__What the exercise asks__.
Set down every entry exactly as it stands, omitting any picture.

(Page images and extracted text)
---+---

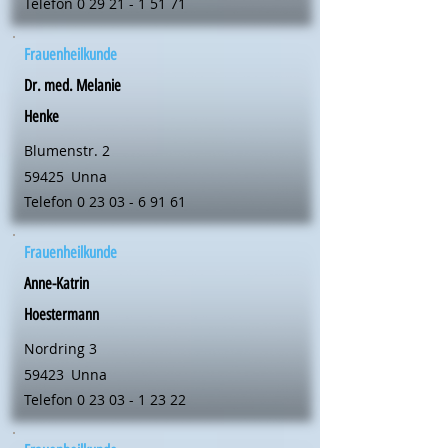
Telefon
0 29 21 - 1 51 71
Frauenheilkunde
Dr. med. Melanie
Henke
Blumenstr. 2
59425
Unna
Telefon
0 23 03 - 6 91 61
Frauenheilkunde
Anne-Katrin
Hoestermann
Nordring 3
59423
Unna
Telefon
0 23 03 - 1 23 22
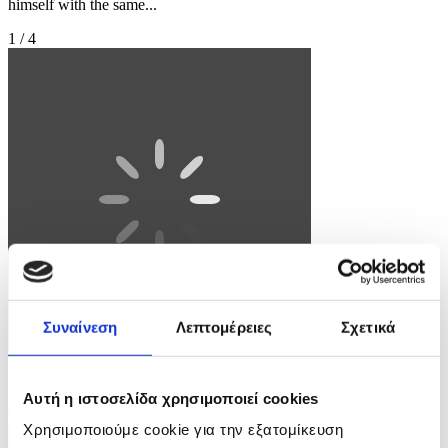
himself with the same...
1 / 4
Συναίνεση
Λεπτομέρειες
Σχετικά
Φωτογραφία: STRINGER
Αυτή η ιστοσελίδα χρησιμοποιεί cookies
epa12888874 Turkish police investigators work at the site of a
Χρησιμοποιούμε cookie για την εξατομίκευση
shooting that took place in a school in Siverek district of Sanliurfa,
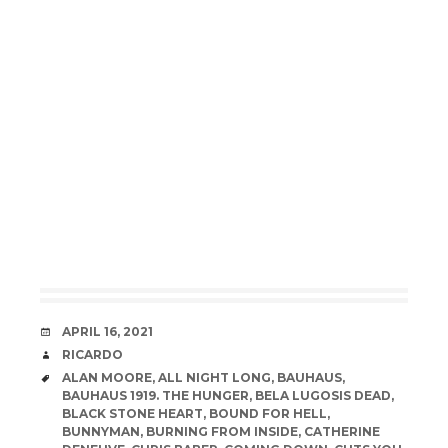
DATE
APRIL 16, 2021
AUTHOR
RICARDO
TAGS
ALAN MOORE
,
ALL NIGHT LONG
,
BAUHAUS
,
BAUHAUS 1919. THE HUNGER
,
BELA LUGOSIS DEAD
,
BLACK STONE HEART
,
BOUND FOR HELL
,
BUNNYMAN
,
BURNING FROM INSIDE
,
CATHERINE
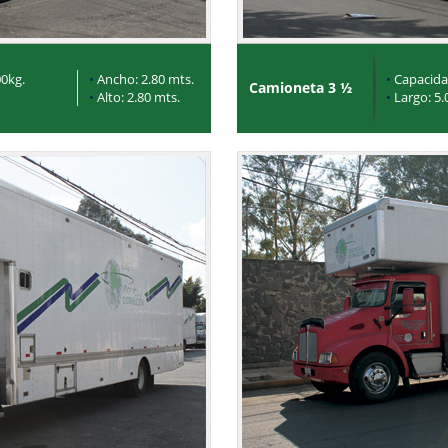
0kg.
•
Ancho: 2.80 mts.
•
Capacida
Camioneta 3 ½
•
Alto: 2.80 mts.
•
Largo: 5.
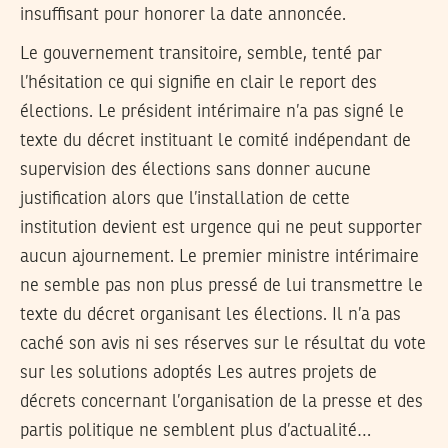
insuffisant pour honorer la date annoncée.
Le gouvernement transitoire, semble, tenté par
l’hésitation ce qui signifie en clair le report des
élections. Le président intérimaire n’a pas signé le
texte du décret instituant le comité indépendant de
supervision des élections sans donner aucune
justification alors que l’installation de cette
institution devient est urgence qui ne peut supporter
aucun ajournement. Le premier ministre intérimaire
ne semble pas non plus pressé de lui transmettre le
texte du décret organisant les élections. Il n’a pas
caché son avis ni ses réserves sur le résultat du vote
sur les solutions adoptés Les autres projets de
décrets concernant l’organisation de la presse et des
partis politique ne semblent plus d’actualité…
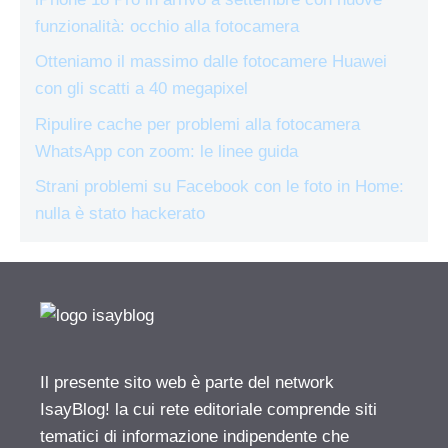
funzionalità: occhio alla fotocamera
Otteniamo il massimo dalle fotocamere Huawei
con gli scatti a 40 megapixel
Ripulire cache per problemi alla fotocamera
WhatsApp con zoom: le linee guida
Strani problemi su Facebook con le foto in Home:
nulla è stato hackerato
Il presente sito web è parte del network
IsayBlog! la cui rete editoriale comprende siti
tematici di informazione indipendente che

---+---

__Output for this task__.
Telefon
0 29 21 - 1 51 71
Frauenheilkunde
Dr. med. Melanie
Henke
Blumenstr. 2
59425
Unna
Telefon
0 23 03 - 6 91 61
Frauenheilkunde
Anne-Katrin
Hoestermann
Nordring 3
59423
Unna
Telefon
0 23 03 - 1 23 22
himself with the same...
1 / 4
Συναίνεση
Λεπτομέρειες
Σχετικά
Φωτογραφία: STRINGER
Αυτή η ιστοσελίδα χρησιμοποιεί cookies
epa12888874 Turkish police investigators work at the site of a
Χρησιμοποιούμε cookie για την εξατομίκευση
shooting that took place in a school in Siverek district of Sanliurfa,
DATE
APRIL 16, 2021
AUTHOR
RICARDO
TAGS
ALAN MOORE
,
ALL NIGHT LONG
,
BAUHAUS
,
BAUHAUS 1919. THE HUNGER
,
BELA LUGOSIS DEAD
,
BLACK STONE HEART
,
BOUND FOR HELL
,
BUNNYMAN
,
BURNING FROM INSIDE
,
CATHERINE
0kg.
•
Ancho: 2.80 mts.
•
Capacida
Camioneta 3 ½
•
Alto: 2.80 mts.
•
Largo: 5.
insuffisant pour honorer la date annoncée.
Le gouvernement transitoire, semble, tenté par
l’hésitation ce qui signifie en clair le report des
élections. Le président intérimaire n’a pas signé le
texte du décret instituant le comité indépendant de
supervision des élections sans donner aucune
justification alors que l’installation de cette
institution devient est urgence qui ne peut supporter
aucun ajournement. Le premier ministre intérimaire
ne semble pas non plus pressé de lui transmettre le
texte du décret organisant les élections. Il n’a pas
caché son avis ni ses réserves sur le résultat du vote
sur les solutions adoptés Les autres projets de
décrets concernant l’organisation de la presse et des
partis politique ne semblent plus d’actualité…
funzionalità: occhio alla fotocamera
Otteniamo il massimo dalle fotocamere Huawei
con gli scatti a 40 megapixel
Ripulire cache per problemi alla fotocamera
WhatsApp con zoom: le linee guida
Strani problemi su Facebook con le foto in Home:
nulla è stato hackerato
Il presente sito web è parte del network
IsayBlog! la cui rete editoriale comprende siti
tematici di informazione indipendente che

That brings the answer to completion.